Mali : Enjeux et implication de la rébellion touarègue
Le nord du Mali s’embrase à nouveau avec la rébellion touareg, avec une situation de guerre civile qui a fait plus d’une centaine de morts en un mois, menaçant l’intégrité du territoire national et la cohésion sociale. Si les origines de cette crise remontent dans le temps, on ne peut la lire aujourd’hui en dehors des influences du système mondial et de ses crises.
ETAT DES LIEUX
Comment comprendre la rébellion armée qui, aujourd’hui, endeuille le Mali et condamne des dizaines de milliers d’innocentes et d’innocents à l’insécurité et au déplacement forcé, lorsqu’on ne veut pas s’en tenir au schéma réducteur du conflit ethnique ?
La rébellion qui a débuté le 17 janvier 2012 crée dans notre pays une situation de guerre civile.
L’heure est grave : l’intégrité du territoire national et la cohésion sociale sont aujourd’hui menacées.
L’honnêteté intellectuelle et la rigueur qu’exige la gravité de la situation actuelle du Mali imposent de lire cette rébellion à la lumière du système mondial et de ses crises.
Les réformes structurelles mises en œuvre à partir de la décennie 80 en vue de corriger les dysfonctionnements du modèle néolibéral, n’ont pas atteint les objectifs visés en termes d’amélioration des conditions de vie des populations, notamment l’accès à l’alimentation, l’eau, l’éducation, la santé et l’énergie domestique. Ce constat, qui est valable pour l’ensemble du pays, revêt des conséquences particulières au Nord.
ENJEUX
Le Nord Mali se caractérise par l’extrême complexité des enjeux géopolitiques, économiques et stratégiques, sans la compréhension desquels aucune paix durable n’y est envisageable.

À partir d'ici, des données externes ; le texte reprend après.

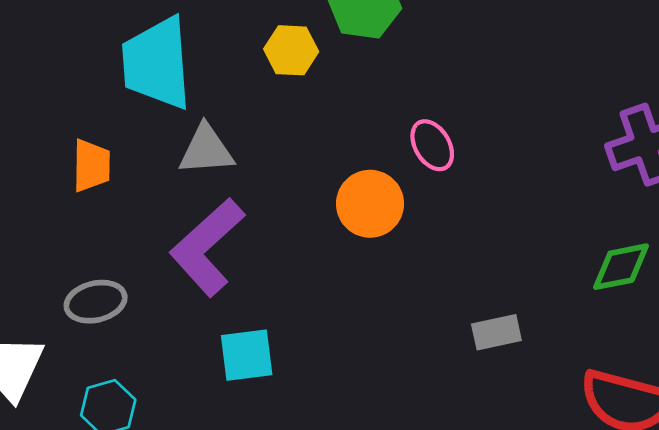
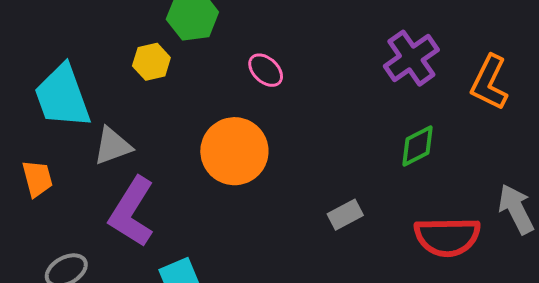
pink ellipse: (432, 145) -> (266, 70), moved
orange circle: (370, 204) -> (234, 151), size x1.4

Le septentrion malien a souvent été le théâtre de soulèvements d’une partie de la population qui revendique son autonomie par la voie des armes. Tous les régimes, coloniaux et postcoloniaux ont été confrontés à cette situation. De l’indépendance à ce jour, les réponses de l’Etat, qui ont été à la fois militaires, politiques et socio-économiques, n’ont pas pu y instaurer la paix sur une base durable.
La mauvaise gestion, le clientélisme et la corruption que l’on relève dans la gestion des affaires publiques, exacerbent les frustrations et le sentiment d’exclusion à l’échelle du pays sans pour autant justifier la violence armée dans les autres régions.
Par ailleurs, la manière de gérer la libération des otages occidentaux a conforté AQMI dans la création au Mali d’un sanctuaire en liaison avec le terrorisme international.
Nous sommes dans un processus programmé de désintégration de l’Etat et de cristallisation des identités ethniques et régionales. De ce point de vue, nous questionnons même la genèse de l’appellation « régions du Nord ».
N’y a-t-il pas une volonté d’affaiblir des Etats de la CEDEAO et l’Organisation elle-même ? N’allons-nous pas vers une résurgence du vieux projet de l’Organisation des Etats Riverains du Sahara (OERS) ?
Après le découpage du Soudan, nous sommes en droit de nous interroger sur l’intention des pays de l’OTAN de procéder à une nouvelle balkanisation de l’Afrique. Ne sommes-nous pas de fait en présence d’un processus de dépossession des ressources agricoles et minières africaines, qui constituent aujourd’hui une partie importante des réserves mondiales pour la relance de la croissance économique globale ?
De l’approche globale que nous privilégions, il ressort que l’issue à cette guerre fratricide récurrente n’est ni militaire ni financière mais politique, économique, sociale, culturelle et diplomatique.
Face à cette situation :
Nous, intellectuels, hommes et femmes de culture du Mali, signataires de ce document déclarons que :
- L’intégrité du territoire, l’unité nationale et la cohésion sociale du Mali sont des acquis sacrés.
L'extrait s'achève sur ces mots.